Calling out the Democratic Party for its far-left extremism, Harvard Law professor Alan Dershowitz denounced House Speaker Pelosi’s plan to withhold sending the impeachment vote to the Senate for a trial as “unconstitutional.”
“[Tribe] would withhold the trial until the Senate agreed to change its rules, or presumably until a new election put many more Democrats in the Senate. Under his proposal, there might never be a Senate trial, but the impeachment would stand as a final and permanent condemnation of President Trump,” Dershowitz wrote.
“It is difficult to imagine anything more unconstitutional, more violative of the intention of the Framers, more of a denial of basic due process and civil liberties, more unfair to the president and more likely to increase the current divisiveness among the American people,” he further argued. “Put bluntly, it is hard to imagine a worse idea put forward by good people”
Pelosi has not expressly stated if she would accept the Senate trial, though she did issue a statement demanding that Senate Republicans stop coordinating with the White House.
“Let me tell you what I don’t consider a fair trial,” Pelosi told reporters on Wednesday. “This is what I don’t consider a fair trial — that Leader McConnell has stated that he’s not an impartial juror, that he’s going to take his cues, in quotes, from the White House, and he is working in total coordination with the White House counsel’s office.”
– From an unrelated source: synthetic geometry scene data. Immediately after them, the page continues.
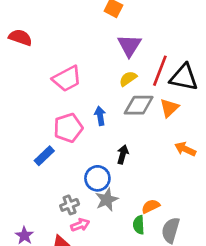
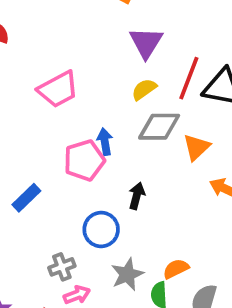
orange triangle: (169, 108) -> (196, 147), moved
pink pentagon: (68, 128) -> (84, 160), moved
gray star: (107, 200) -> (127, 274), moved

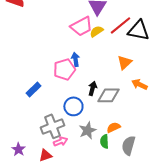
red line: (189, 78) -> (120, 25), turned 30
pink trapezoid: (58, 89) -> (81, 26), moved
gray diamond: (159, 127) -> (108, 95), moved
gray cross: (62, 267) -> (52, 126), size x1.6

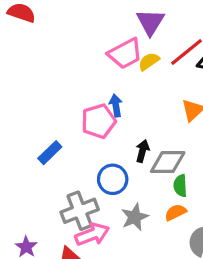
pink arrow: (60, 141) -> (92, 234), size x1.5
green semicircle: (104, 141) -> (180, 186), moved

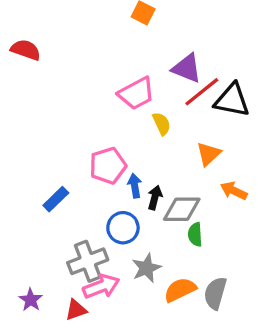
purple triangle: (150, 22) -> (187, 68), moved, turned -40
yellow semicircle: (149, 61) -> (162, 124), moved, turned 100
blue arrow: (116, 105) -> (135, 186), moved
orange semicircle: (176, 212) -> (180, 290), moved, size x1.4

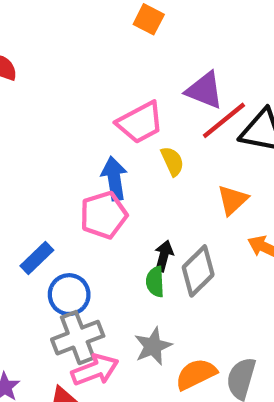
blue arrow: (135, 186) -> (114, 178), moved, size x1.4
gray diamond: (182, 209) -> (198, 271), turned -45
blue circle: (123, 228) -> (69, 295), moved
green semicircle: (195, 234) -> (155, 282), moved

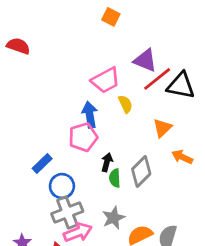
black arrow: (164, 256) -> (107, 162), moved

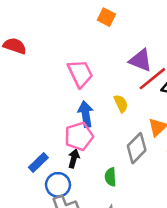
pink trapezoid: (106, 80) -> (80, 73), moved, turned -88
black arrow: (107, 162) -> (74, 159), moved
gray diamond: (141, 171) -> (137, 148), moved

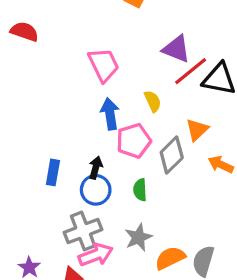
pink pentagon: (79, 136) -> (134, 141), moved
blue rectangle: (38, 163) -> (53, 172), turned -36
blue circle: (58, 185) -> (96, 190), moved

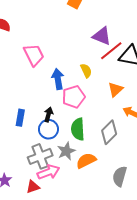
pink trapezoid: (104, 65) -> (34, 55), moved
gray diamond: (172, 155) -> (109, 132), moved
green semicircle: (140, 190) -> (78, 129), size x1.5
gray star: (138, 237) -> (66, 151), moved
orange semicircle: (170, 258) -> (86, 161), moved

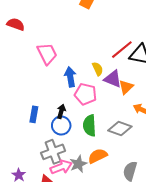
purple triangle: (102, 36) -> (113, 79), moved
pink pentagon: (74, 97) -> (85, 94), turned 30
gray diamond: (109, 132) -> (120, 129), turned 65
gray star: (66, 151) -> (78, 164), moved

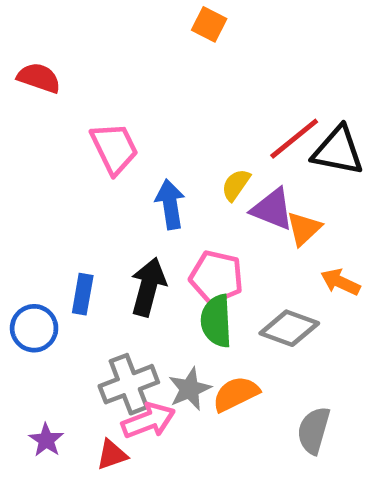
yellow semicircle: (98, 69) -> (236, 185), turned -120
pink pentagon: (85, 94) -> (216, 277), moved
black arrow: (61, 111) -> (148, 287), size x1.6
blue circle: (61, 126) -> (34, 328), moved
gray star: (78, 164) -> (190, 389), moved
Tribe echoed Pelosi’s call on Thursday when he said that the Senate’s demand for the House to pass along articles of impeachment violates the constitution.
“Senate rules requiring the House to ‘immediately’ present its articles of impeachment to the Senate clearly violate the constitutional clause in Article I giving each house the sole power to make its own rules,” Tribe tweeted on Wednesday. “It’s up to the House when and how to prosecute its case in the Senate.”
In response to this, Dershowitz said that Pelosi and the Democrats would be violating the president’s constitutional right to a fair trial.
“An impeached president has a right to be tried and acquitted by the Senate,” he wrote. “Denying him and the American people that fundamental right might serve the temporary interests of the Democratic party, and academics who support it, but would do violence to the rule of Constitutional law that is supposed to serve all Americans, regardless of party or ideology.”
Throughout the entire Mueller investigation, as Democrats were calling for the president’s impeachment over alleged Russian collusion, Dershowitz stood firm in his conviction that every American deserves civil liberties, including and especially Americans with whom he disagrees. Just by merely sticking up for President Trump’s rights as an American, Dershowitz claimed he faced intense scrutiny and ostracization from his liberal friends.
“I am a liberal Democrat in politics … but that is not good enough for some of my old friends on Martha’s Vineyard. For them, it is enough that what I have said about the Constitution might help Trump. So they are shunning me and trying to ban me from their social life on Martha’s Vineyard,” he wrote in an op-ed last year.